[Saved data entries]
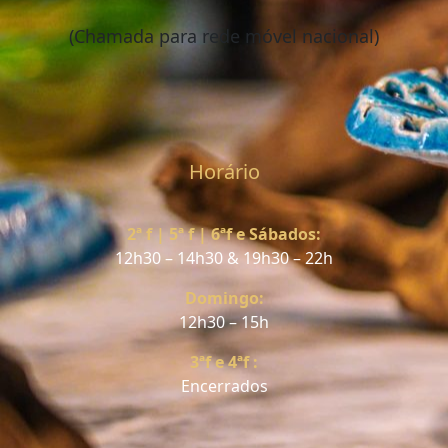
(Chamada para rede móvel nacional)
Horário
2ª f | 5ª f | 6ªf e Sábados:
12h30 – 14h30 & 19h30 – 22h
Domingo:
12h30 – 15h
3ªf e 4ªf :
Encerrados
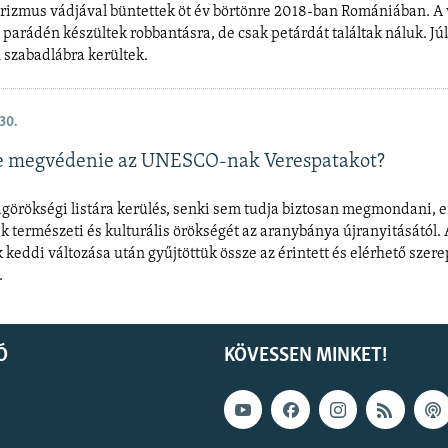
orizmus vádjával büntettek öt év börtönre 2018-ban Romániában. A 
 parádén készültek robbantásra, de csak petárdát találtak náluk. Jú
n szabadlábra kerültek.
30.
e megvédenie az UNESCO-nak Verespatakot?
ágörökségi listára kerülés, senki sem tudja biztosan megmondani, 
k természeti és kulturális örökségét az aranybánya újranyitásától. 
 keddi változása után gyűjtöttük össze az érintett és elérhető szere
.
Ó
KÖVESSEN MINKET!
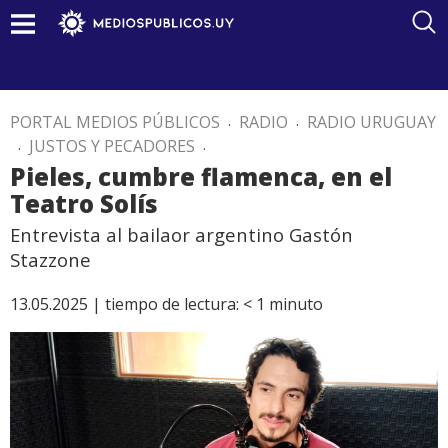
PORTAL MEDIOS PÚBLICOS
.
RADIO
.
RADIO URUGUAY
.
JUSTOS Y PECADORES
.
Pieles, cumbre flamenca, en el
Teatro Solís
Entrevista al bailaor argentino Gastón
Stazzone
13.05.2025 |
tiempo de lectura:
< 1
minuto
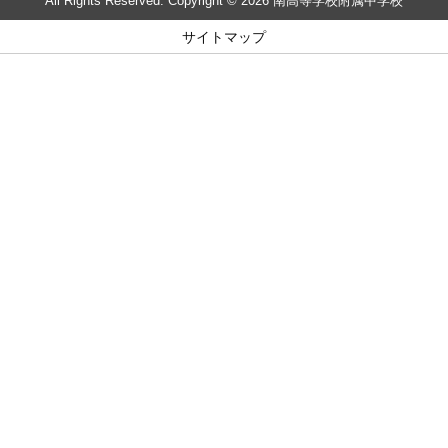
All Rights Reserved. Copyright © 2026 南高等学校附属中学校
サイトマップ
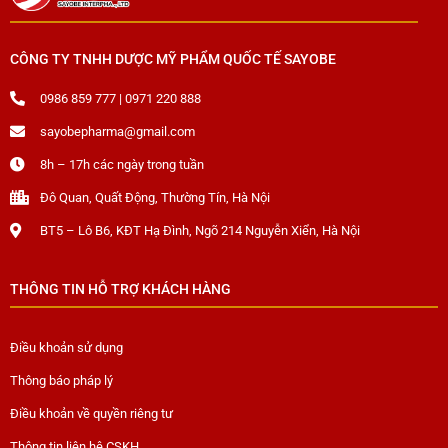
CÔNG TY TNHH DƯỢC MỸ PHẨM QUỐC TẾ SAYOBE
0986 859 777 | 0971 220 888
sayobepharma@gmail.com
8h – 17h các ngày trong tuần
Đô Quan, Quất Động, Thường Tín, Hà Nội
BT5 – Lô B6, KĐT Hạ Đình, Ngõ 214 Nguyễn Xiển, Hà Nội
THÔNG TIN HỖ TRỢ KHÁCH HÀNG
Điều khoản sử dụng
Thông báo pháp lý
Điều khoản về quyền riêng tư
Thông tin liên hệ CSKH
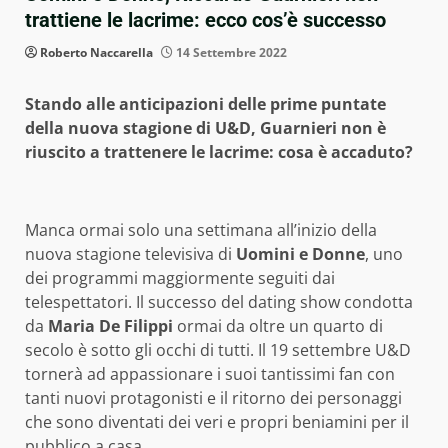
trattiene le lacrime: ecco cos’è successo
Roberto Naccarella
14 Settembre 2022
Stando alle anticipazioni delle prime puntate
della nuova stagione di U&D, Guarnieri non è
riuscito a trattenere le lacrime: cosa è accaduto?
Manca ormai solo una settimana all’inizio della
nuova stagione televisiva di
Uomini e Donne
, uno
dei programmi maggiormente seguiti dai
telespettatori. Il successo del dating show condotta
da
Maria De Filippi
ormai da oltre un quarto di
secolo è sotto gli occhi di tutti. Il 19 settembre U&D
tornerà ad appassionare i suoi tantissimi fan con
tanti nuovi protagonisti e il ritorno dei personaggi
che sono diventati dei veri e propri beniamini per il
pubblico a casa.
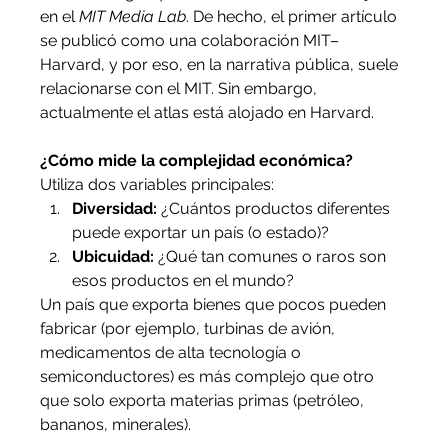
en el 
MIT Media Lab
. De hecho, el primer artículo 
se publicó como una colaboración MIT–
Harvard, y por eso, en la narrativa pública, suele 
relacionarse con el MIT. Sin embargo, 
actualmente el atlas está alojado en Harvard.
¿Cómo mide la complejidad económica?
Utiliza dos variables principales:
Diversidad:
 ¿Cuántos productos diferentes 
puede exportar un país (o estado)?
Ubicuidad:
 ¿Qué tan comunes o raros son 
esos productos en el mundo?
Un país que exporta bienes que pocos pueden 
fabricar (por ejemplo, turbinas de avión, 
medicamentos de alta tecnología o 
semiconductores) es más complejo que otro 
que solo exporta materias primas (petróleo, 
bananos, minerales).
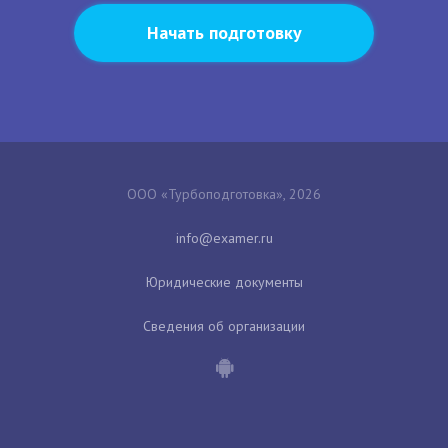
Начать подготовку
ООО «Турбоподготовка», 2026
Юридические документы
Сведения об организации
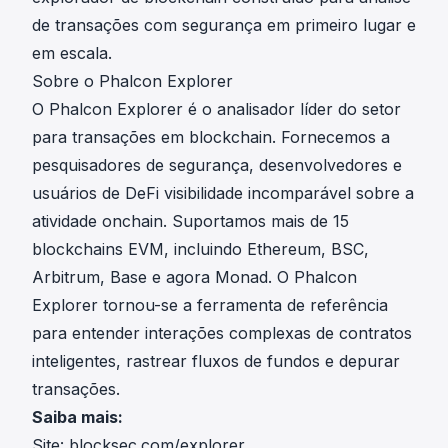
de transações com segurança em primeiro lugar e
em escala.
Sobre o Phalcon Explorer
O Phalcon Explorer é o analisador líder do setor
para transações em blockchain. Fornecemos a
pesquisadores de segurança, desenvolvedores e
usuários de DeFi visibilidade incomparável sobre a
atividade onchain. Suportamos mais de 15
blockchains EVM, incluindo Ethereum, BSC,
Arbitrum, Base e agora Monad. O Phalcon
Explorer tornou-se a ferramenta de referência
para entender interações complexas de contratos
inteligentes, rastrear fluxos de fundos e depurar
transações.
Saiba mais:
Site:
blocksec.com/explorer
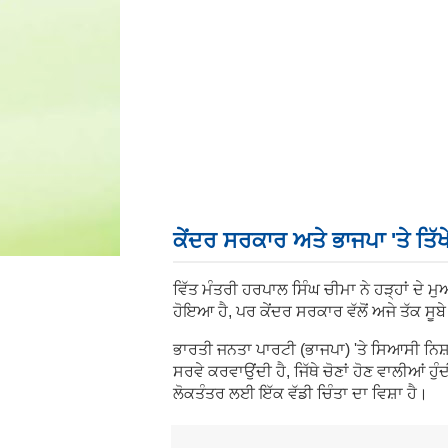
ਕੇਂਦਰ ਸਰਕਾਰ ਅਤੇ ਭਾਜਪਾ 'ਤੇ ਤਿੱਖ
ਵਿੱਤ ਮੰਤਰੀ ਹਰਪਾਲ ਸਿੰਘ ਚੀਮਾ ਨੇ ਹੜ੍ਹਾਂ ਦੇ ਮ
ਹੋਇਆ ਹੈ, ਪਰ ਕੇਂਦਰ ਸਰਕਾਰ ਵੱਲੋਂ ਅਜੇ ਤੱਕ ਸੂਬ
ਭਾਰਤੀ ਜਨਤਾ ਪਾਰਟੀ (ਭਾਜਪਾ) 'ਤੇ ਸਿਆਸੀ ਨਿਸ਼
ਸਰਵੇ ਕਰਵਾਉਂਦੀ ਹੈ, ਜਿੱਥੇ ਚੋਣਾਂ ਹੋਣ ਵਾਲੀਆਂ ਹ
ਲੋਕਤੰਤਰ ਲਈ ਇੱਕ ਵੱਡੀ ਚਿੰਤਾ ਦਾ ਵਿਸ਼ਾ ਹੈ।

> EXERCISE INSTRUCTIONS:
The entries are to be reproduced exactly, excluding any pictures they contain.

> TASK RESULT:
(Chamada para rede móvel nacional)
Horário
2ª f | 5ª f | 6ªf e Sábados:
12h30 – 14h30 & 19h30 – 22h
Domingo:
12h30 – 15h
3ªf e 4ªf :
Encerrados
orizmus vádjával büntettek öt év börtönre 2018-ban Romániában. A 
 parádén készültek robbantásra, de csak petárdát találtak náluk. Jú
n szabadlábra kerültek.
30.
e megvédenie az UNESCO-nak Verespatakot?
ágörökségi listára kerülés, senki sem tudja biztosan megmondani, 
k természeti és kulturális örökségét az aranybánya újranyitásától. 
 keddi változása után gyűjtöttük össze az érintett és elérhető szere
.
Ó
KÖVESSEN MINKET!
PORTAL MEDIOS PÚBLICOS
.
RADIO
.
RADIO URUGUAY
.
JUSTOS Y PECADORES
.
Pieles, cumbre flamenca, en el
Teatro Solís
Entrevista al bailaor argentino Gastón
Stazzone
13.05.2025 |
tiempo de lectura:
< 1
minuto
All Rights Reserved. Copyright © 2026 南高等学校附属中学校
サイトマップ
CÔNG TY TNHH DƯỢC MỸ PHẨM QUỐC TẾ SAYOBE
0986 859 777 | 0971 220 888
sayobepharma@gmail.com
8h – 17h các ngày trong tuần
Đô Quan, Quất Động, Thường Tín, Hà Nội
BT5 – Lô B6, KĐT Hạ Đình, Ngõ 214 Nguyễn Xiển, Hà Nội
THÔNG TIN HỖ TRỢ KHÁCH HÀNG
Điều khoản sử dụng
Thông báo pháp lý
Điều khoản về quyền riêng tư
Thông tin liên hệ CSKH
trattiene le lacrime: ecco cos’è successo
Roberto Naccarella
14 Settembre 2022
Stando alle anticipazioni delle prime puntate
della nuova stagione di U&D, Guarnieri non è
riuscito a trattenere le lacrime: cosa è accaduto?
Manca ormai solo una settimana all’inizio della
nuova stagione televisiva di
Uomini e Donne
, uno
dei programmi maggiormente seguiti dai
telespettatori. Il successo del dating show condotta
da
Maria De Filippi
ormai da oltre un quarto di
secolo è sotto gli occhi di tutti. Il 19 settembre U&D
tornerà ad appassionare i suoi tantissimi fan con
tanti nuovi protagonisti e il ritorno dei personaggi
che sono diventati dei veri e propri beniamini per il
pubblico a casa.
en el 
MIT Media Lab
. De hecho, el primer artículo 
se publicó como una colaboración MIT–
Harvard, y por eso, en la narrativa pública, suele 
relacionarse con el MIT. Sin embargo, 
actualmente el atlas está alojado en Harvard.
¿Cómo mide la complejidad económica?
Utiliza dos variables principales:
Diversidad:
 ¿Cuántos productos diferentes 
puede exportar un país (o estado)?
Ubicuidad:
 ¿Qué tan comunes o raros son 
esos productos en el mundo?
Un país que exporta bienes que pocos pueden 
fabricar (por ejemplo, turbinas de avión, 
medicamentos de alta tecnología o 
semiconductores) es más complejo que otro 
que solo exporta materias primas (petróleo, 
bananos, minerales).
Начать подготовку
ООО «Турбоподготовка», 2026
Юридические документы
Сведения об организации
de transações com segurança em primeiro lugar e
em escala.
Sobre o Phalcon Explorer
O Phalcon Explorer é o analisador líder do setor
para transações em blockchain. Fornecemos a
pesquisadores de segurança, desenvolvedores e
usuários de DeFi visibilidade incomparável sobre a
atividade onchain. Suportamos mais de 15
blockchains EVM, incluindo Ethereum, BSC,
Arbitrum, Base e agora Monad. O Phalcon
Explorer tornou-se a ferramenta de referência
para entender interações complexas de contratos
inteligentes, rastrear fluxos de fundos e depurar
transações.
Saiba mais:
Site:
blocksec.com/explorer
ਕੇਂਦਰ ਸਰਕਾਰ ਅਤੇ ਭਾਜਪਾ 'ਤੇ ਤਿੱਖ
ਵਿੱਤ ਮੰਤਰੀ ਹਰਪਾਲ ਸਿੰਘ ਚੀਮਾ ਨੇ ਹੜ੍ਹਾਂ ਦੇ ਮ
ਹੋਇਆ ਹੈ, ਪਰ ਕੇਂਦਰ ਸਰਕਾਰ ਵੱਲੋਂ ਅਜੇ ਤੱਕ ਸੂਬ
ਭਾਰਤੀ ਜਨਤਾ ਪਾਰਟੀ (ਭਾਜਪਾ) 'ਤੇ ਸਿਆਸੀ ਨਿਸ਼
ਸਰਵੇ ਕਰਵਾਉਂਦੀ ਹੈ, ਜਿੱਥੇ ਚੋਣਾਂ ਹੋਣ ਵਾਲੀਆਂ ਹ
ਲੋਕਤੰਤਰ ਲਈ ਇੱਕ ਵੱਡੀ ਚਿੰਤਾ ਦਾ ਵਿਸ਼ਾ ਹੈ।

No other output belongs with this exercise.